Die Unterzeichnenden aus Informatikindustrie, aus beiden technischen Hochschulen ETH Zürich und EPF Lausanne und aus den kantonalen Universitäten beobachten mit Interesse die Vorstösse für und die Diskussionen über die verschiedenen Schulreformen (Lehrplan 21, Plan d’études romand, Harmos, Gymnasium). Sie stellen dabei fest, dass der Informatik der ihr gebührende Platz als Leitwissenschaft nicht zugewiesen wird.

Die Industriegesellschaft des 21. Jahrhunderts ist sich immer noch einig, dass Grundlagenfächer wie Mathematik, Physik und Chemie zur obligatorischen Schulbildung gehören: Keine Hochtechnologie ohne Mathematik, keine Ingenieurwissenschaft ohne Physik, keine Naturwissenschaft/Medizin ohne Chemie. Informatik wird aber von vielen nur mit Informations- und Kommunikationstechnologien (ICT), d.h. mit den täglichen Informatikanwendungen wie Internet, Schreiben, Tabellenkalkulation, Präsentationsgrafik, digitaler Telefonie und Fotografie gleichgesetzt. In unserer modernen Welt geht aber gar nichts mehr ohne Informatik - trotzdem wird in Schweizer Schulen Informatik nicht als Grundlagenfach anerkannt.

Die Notwendigkeit, Konzepte und Methoden der Informatik in der Schule zu vermitteln, wird immer mehr erkannt. So fordern dies GI und BITCOM in Deutschland und ICTswitzerland hat dazu ein Positionspapier publiziert. In USA wurde am 30. Juli 2010 im Kongress die Computer Science Education Act verabschiedet. Nicht nur das kurzlebige Wissen über den Umgang mit Computern, sondern auch die langlebigen Kenntnisse der Informatikgrundlagen und das von Jeannette Wing, Carnegie-Mellon-Universität, geforderte "Computational Thinking" werden als wichtiger Teil der allgemeinen Bildung betrachtet. Nach Osteuropa und Russland sehen auch USA, China, Südkorea und weitere Länder ein, dass die Kernkompetenzen ohne schulische Informatikausbildung nicht erreichbar sind.

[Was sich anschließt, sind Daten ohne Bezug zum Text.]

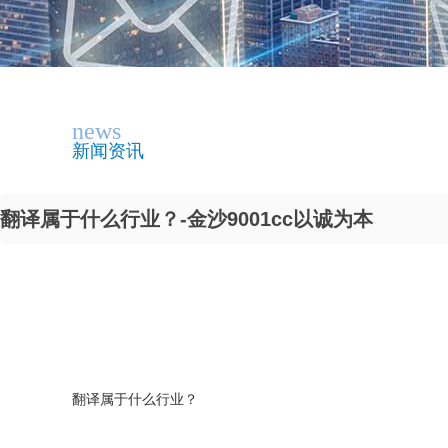
news
新闻资讯
翻译属于什么行业？-金沙9001cc以诚为本
翻译属于什么行业？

Sei es die Fähigkeit, mittels Programmen mit Maschinen zu kommunizieren und sie zu steuern, sei es das algorithmische Denken für die konstruktive Suche nach der Lösung eines Problems, sei es der modulare Entwurf als grundlegende Vorgehensweise in technischen Disziplinen, alle diese erstrebenswerten Bildungsziele können mit einem guten Informatikunterricht schon von der Primarschulstufe an erreicht werden. Wenn unter Informatik nur die Fähigkeit, mit Computern umzugehen (z.B. ECDL), verstanden wird, ziehen, wie verschiedene Analysen zeigen, gute Schülerinnen und Schüler ein Informatikstudium wegen vermeintlicher Oberflächlichkeit und Langeweile nicht in Betracht. In Ländern wie der Schweiz wurde der Ruf der Informatik dadurch so weit geschädigt, dass man die Informatik gar nicht als Wissenschaft wahrnimmt. International verstärkt sich heute die Tendenz, anspruchsvollen Informatikunterricht als Pflichtfach für alle im Schulsystem zu verankern. Immer mehr Länder starten mit Programmieren schon in der Primarschule im Alter von 8 bis 10 Jahren. Wenn die Schweiz das Wachstum der produktiven Informatikindustrie nicht langfristig bremsen will, ist es höchste Zeit, die unvermeidbaren Umstellungen der schulischen Inhalte in den Lehrplänen so schnell wie möglich vorzunehmen.

Was getan werden muss, ist den Verantwortlichen klar, es braucht nur den politischen Willen, die notwendigen Anpassungen im Schulunterricht vorzunehmen. Für die zukünftige Wissensgesellschaft ist die derzeitige Vernachlässigung der Informatikbildung ebenso schädlich wie ein Weglassen oder eine Verschiebung des Beginns des Mathematikunterrichts um mehrere Schuljahre. Deswegen fordern wir als notwendige Massnahmen zur Förderung des Technologiestandortes Schweiz
  1. Informatik soll wie Mathematik als ein Pflichtfach bereits in der Primarschule gelehrt werden, und es muss Programmieren beinhalten.
  2. ICT-Kompetenzen (Umgang mit Computern) sollen schon in der Primarschule, spätestens jedoch auf der Sekundarstufe I erworben werden, so dass sie nicht mehr an Maturitätsschulen unterrichtet werden müssen.
  3. Informatik im Sinne des "Computational Thinking" (algorithmisches Denken) und der Verzahnung des mathematisch-naturwissenschaftlichen Denkens mit der Vorgehensweise der Entwickler in technischen Disziplinen soll obligatorisch für alle an Mittelschulen unterrichtet werden.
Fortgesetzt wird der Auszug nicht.